### Data to examine
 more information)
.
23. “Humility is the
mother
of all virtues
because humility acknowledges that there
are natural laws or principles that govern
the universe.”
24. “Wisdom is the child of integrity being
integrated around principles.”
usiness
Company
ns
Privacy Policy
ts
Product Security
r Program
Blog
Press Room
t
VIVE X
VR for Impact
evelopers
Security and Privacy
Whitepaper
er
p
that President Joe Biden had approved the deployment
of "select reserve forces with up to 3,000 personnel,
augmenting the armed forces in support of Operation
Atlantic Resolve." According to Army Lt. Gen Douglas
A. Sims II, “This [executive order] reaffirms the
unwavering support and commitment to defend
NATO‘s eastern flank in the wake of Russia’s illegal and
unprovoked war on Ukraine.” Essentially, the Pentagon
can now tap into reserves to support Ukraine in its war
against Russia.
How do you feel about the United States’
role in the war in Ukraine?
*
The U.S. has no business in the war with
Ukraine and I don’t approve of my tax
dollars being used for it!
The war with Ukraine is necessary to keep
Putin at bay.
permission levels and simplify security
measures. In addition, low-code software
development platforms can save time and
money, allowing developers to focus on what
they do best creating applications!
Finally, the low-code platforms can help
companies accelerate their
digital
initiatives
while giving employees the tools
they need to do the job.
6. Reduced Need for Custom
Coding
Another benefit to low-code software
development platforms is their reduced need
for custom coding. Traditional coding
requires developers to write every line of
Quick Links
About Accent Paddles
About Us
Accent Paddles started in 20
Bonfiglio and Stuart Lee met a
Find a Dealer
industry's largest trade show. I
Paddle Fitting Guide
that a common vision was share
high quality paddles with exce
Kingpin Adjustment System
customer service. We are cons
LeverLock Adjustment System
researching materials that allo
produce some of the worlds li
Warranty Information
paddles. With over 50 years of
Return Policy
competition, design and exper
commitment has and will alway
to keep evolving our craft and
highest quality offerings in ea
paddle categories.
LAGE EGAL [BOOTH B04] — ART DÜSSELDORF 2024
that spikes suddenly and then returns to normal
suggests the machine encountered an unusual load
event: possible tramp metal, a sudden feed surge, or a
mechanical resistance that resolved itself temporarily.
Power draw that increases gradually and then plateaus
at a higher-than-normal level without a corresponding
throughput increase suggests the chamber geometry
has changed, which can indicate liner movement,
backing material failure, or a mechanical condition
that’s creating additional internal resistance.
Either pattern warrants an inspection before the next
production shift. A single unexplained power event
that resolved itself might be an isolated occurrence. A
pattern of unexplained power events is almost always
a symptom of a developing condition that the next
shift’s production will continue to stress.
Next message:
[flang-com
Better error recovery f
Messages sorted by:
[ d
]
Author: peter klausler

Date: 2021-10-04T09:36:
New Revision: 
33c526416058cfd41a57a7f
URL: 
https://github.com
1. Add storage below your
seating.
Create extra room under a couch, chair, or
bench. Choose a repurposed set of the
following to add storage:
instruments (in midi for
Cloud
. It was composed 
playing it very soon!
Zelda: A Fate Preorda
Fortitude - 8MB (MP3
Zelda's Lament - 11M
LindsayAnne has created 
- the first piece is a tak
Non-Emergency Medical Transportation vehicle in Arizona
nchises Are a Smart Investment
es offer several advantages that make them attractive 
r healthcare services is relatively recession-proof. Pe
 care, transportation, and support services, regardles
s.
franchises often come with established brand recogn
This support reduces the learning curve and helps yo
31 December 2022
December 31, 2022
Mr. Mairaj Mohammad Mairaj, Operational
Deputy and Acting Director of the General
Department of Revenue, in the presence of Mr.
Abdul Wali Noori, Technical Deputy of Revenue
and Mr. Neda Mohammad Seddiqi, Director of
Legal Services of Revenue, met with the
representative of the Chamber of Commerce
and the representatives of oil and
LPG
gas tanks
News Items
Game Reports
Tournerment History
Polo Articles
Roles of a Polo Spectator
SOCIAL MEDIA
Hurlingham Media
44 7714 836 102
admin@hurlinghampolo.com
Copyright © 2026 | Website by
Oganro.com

--

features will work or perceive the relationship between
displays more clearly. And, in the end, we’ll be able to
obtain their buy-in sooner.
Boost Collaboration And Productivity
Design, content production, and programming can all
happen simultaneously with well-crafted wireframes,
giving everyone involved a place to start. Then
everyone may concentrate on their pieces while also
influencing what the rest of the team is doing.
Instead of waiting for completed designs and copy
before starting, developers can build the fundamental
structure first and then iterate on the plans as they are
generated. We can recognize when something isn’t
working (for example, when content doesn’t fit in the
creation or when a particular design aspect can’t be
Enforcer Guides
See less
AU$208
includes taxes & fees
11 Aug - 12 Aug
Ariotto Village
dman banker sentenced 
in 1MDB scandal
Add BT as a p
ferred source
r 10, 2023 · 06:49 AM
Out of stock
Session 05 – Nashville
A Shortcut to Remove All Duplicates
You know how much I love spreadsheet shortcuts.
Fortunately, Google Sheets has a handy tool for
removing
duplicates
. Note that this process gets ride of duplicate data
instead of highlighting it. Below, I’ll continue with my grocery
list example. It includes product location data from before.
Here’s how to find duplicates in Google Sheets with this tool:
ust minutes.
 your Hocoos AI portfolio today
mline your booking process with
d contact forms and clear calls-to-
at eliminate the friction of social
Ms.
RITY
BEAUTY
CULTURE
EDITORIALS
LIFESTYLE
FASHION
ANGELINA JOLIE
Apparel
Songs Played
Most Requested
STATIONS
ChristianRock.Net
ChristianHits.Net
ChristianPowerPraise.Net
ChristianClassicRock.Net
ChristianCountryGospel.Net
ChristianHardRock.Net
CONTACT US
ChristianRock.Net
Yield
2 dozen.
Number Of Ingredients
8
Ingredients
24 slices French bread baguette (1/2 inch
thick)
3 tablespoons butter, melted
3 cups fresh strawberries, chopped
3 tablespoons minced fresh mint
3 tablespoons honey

### Exercise instructions
Lines of the material in which the word "developers" occurs are to be copied out.

### Answer section
money, allowing developers to focus on what
requires developers to write every line of
before starting, developers can build the fundamental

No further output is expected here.